Phelan Green Group
- Type: Private
- Industry: Energy Renewable energy Fuel
- Founded: 2005; 21 years ago
- Founder: Paschal Phelan
- Headquarters: Cape Town, South Africa
- Area served: South Africa
- Key people: Paschal Phelan (Chairman)
- Products: Electricity Clean fuels
- Divisions: Phelan gEPC
- Subsidiaries: Solar Capital Phelan eFuels
- Website: phelangreen.com

= Phelan Green Group =

South African independent power producer

Phelan Green Group (PGG), sometimes referred to simply as Phelan Green, is a South African renewable energy company and independent power producer (IPP). It develops energy solutions in the solar PV, battery storage (BESS), wind, and eFuels sectors.
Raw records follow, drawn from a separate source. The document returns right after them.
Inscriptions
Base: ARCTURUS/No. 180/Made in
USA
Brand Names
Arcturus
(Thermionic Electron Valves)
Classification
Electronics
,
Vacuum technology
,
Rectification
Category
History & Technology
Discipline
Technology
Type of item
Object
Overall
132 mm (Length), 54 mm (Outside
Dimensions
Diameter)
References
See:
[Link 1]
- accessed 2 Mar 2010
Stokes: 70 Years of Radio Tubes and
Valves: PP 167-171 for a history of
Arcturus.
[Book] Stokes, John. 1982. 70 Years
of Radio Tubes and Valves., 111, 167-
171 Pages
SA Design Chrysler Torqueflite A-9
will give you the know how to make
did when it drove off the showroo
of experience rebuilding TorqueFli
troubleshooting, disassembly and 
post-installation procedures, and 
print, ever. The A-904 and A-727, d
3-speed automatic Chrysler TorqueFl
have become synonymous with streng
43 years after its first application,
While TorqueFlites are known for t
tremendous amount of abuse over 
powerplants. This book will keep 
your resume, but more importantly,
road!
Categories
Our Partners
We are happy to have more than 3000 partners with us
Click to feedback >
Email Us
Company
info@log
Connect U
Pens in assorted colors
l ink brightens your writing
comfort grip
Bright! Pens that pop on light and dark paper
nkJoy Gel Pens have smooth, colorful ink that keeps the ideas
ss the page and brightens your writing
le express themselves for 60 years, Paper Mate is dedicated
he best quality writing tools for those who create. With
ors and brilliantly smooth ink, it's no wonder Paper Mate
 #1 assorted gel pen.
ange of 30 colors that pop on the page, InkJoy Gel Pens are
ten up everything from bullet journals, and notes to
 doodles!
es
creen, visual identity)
Headquartered in Cape Town, Phelan has over 500MW of renewable energy generation capacity, with a further 5,000MW of active pipeline projects, as of 2026.

== History ==

Phelan Green Group was established in 2005, following founder Paschal Phelan's interest in solar energy solutions.
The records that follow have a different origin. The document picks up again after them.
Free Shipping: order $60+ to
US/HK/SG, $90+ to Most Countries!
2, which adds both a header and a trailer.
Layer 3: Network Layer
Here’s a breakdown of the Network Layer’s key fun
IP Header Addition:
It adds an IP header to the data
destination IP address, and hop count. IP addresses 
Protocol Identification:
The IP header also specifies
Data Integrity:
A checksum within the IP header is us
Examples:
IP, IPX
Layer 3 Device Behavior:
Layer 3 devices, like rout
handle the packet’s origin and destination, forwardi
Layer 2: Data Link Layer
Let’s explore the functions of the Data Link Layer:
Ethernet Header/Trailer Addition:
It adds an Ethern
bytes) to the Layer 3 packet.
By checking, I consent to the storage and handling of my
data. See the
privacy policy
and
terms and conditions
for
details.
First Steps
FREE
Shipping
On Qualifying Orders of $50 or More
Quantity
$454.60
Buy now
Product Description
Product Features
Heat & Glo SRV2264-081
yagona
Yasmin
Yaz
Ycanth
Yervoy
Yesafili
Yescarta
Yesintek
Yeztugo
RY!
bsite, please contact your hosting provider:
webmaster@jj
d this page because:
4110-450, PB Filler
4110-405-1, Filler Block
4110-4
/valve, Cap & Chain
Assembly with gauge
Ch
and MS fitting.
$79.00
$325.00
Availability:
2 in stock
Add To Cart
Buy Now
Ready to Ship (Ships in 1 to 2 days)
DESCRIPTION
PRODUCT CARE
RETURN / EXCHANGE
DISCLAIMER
In December 2011, PGG subsidiary Solar Capital won the bid to build the De Aar 1 Solar Power Station in the Northern Cape, and output 75MW into the Eskom grid. The bid was awarded as part of Bid Window 1 of the South African Government's Renewable Energy Independent Power Producer Procurement Program (REIPPPP). The initial development and contracted capacity ended being 94MW, over a 20-year contract term.

In 2016, Solar Capital completed Phase III of the De Aar solar farm project, which added 90 MW to the overall project, bringing its total capacity up to 175MW. This translated to enough power to supply up to 100,000 homes.

At the 2nd South African Green Hydrogen Summit, in October 2023, Phelan announced the Saldanha Green Hydrogen Project, which it would be constructing at a cost of R47 billion. The plant is expected to use solar and wind power, and generate 85,000 tons of green hydrogen per year. The project aimed to create 2,500 jobs during construction, and 500 specialized permanent jobs post development. Planning was anticipated to complete by Q3 2024, and the project had a target operation date of early 2026. The timeline has since shifted, and in mid-2026, construction was expected to complete by the end of the year.

In November 2023, the SA Government granted the Phelan Green Hydrogen Project a Strategic Investment Project (SIP) status. Under SIP legislation, projects considered strategically important are given priority treatment, and access to mechanisms intended to get their infrastructure built faster. The project will contribute towards the Western Cape's Green Hydrogen Strategy, approved in 2024, which has the goal of producing between 300,000 and 420,000 tons of green hydrogen per year for export.

By April 2026, Phelan had developed the downstream concept of its Green Hydrogen Project to integrate an electro sustainable aviation fuel (eSAF) component, which now forms a core part of the overall hydrogen project. Through the use of American manufacturer Honeywell's Universal Oil Products Fischer Tropsch (FT) Unicracking process technology, Phelan's plant will produce eSAF that complies with aviation industry standards. Once operational, the project will be one of the world's first commercial-scale eSAF production facilities, supplying more than 140,000 tons per year of eSAF to the EU and the UK.

== Operations ==

The group operates South African subsidiary Solar Capital for solar PV projects, clean fuels subsidiary Phelan eFuels, as well as gEPC, an engineering, procurement and construction division. Phelan Group maintains an HQ in Cape Town, and regional offices in Dubai, Dublin, New Delhi, and Afghanistan.